Wang Li, Li Xing, Tian Wei, Peng Jianhua, Chen Rui
School of Computer and Software, Nanjing Vocational University of Industry Technology, Nanjing, 210023, China.
College of Information Science and Technology, College of Artificial Intelligence, Nanjing Forestry University, Nanjing, 210037, China.
Sci Rep. 2024 May 21;14(1):11601. doi: 10.1038/s41598-024-62633-8.

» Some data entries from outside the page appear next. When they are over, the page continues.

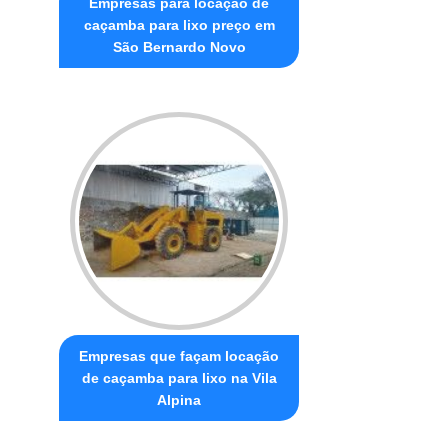
Empresas para locação de
caçamba para lixo preço em
São Bernardo Novo
Empresas que façam locação
de caçamba para lixo na Vila
Alpina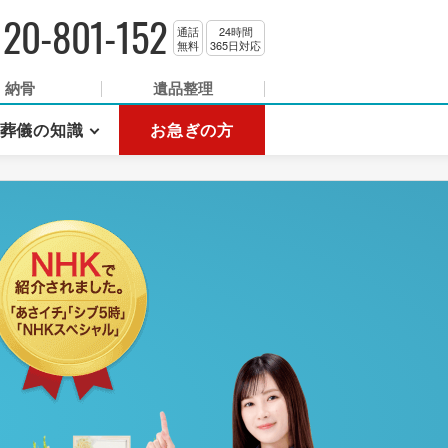
120-801-152
通話
24時間
無料
365日対応
納骨
遺品整理
葬儀の知識
お急ぎの方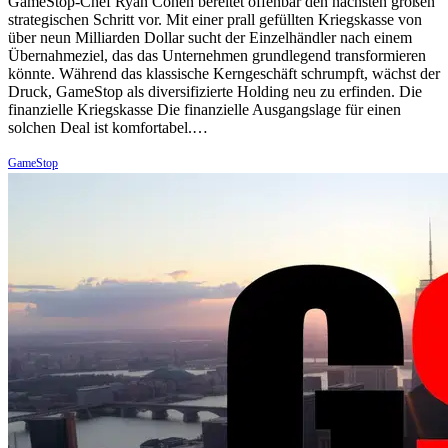
GameStop-Chef Ryan Cohen bereitet offenbar den nächsten großen
strategischen Schritt vor. Mit einer prall gefüllten Kriegskasse von
über neun Milliarden Dollar sucht der Einzelhändler nach einem
Übernahmeziel, das das Unternehmen grundlegend transformieren
könnte. Während das klassische Kerngeschäft schrumpft, wächst der
Druck, GameStop als diversifizierte Holding neu zu erfinden. Die
finanzielle Kriegskasse Die finanzielle Ausgangslage für einen
solchen Deal ist komfortabel.…
GameStop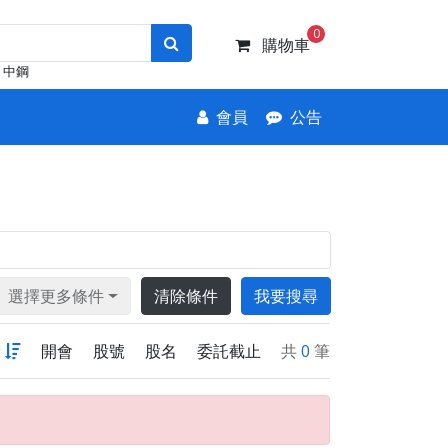
0
購物車
中鋼
會員
公告
選擇更多條件
清除條件
我要搜尋
新
開會
股號
股名
委託截止
共
0
筆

The emergence of convolutional neural network (CNN) and transformer has recently facilitated significant advances in image super-resolution (SR) tasks. However, these networks commonly construct complex structures, having huge model parameters and high computational costs, to boost reconstruction performance. In addition, they do not consider the structural prior well, which is not conducive to high-quality image reconstruction. In this work, we devise a lightweight interactive feature inference network (IFIN), complementing the strengths of CNN and Transformer, for effective image SR reconstruction. Specifically, the interactive feature aggregation module (IFAM), implemented by structure-aware attention block (SAAB), Swin Transformer block (SWTB), and enhanced spatial adaptive block (ESAB), serves as the network backbone, progressively extracts more dedicated features to facilitate the reconstruction of high-frequency details in the image. SAAB adaptively recalibrates local salient structural information, and SWTB effectively captures rich global information. Further, ESAB synergetically complements local and global priors to ensure the consistent fusion of diverse features, achieving high-quality reconstruction of images. Comprehensive experiments reveal that our proposed networks attain state-of-the-art reconstruction accuracy on benchmark datasets while maintaining low computational demands. Our code and results are available at: https://github.com/wwaannggllii/IFIN .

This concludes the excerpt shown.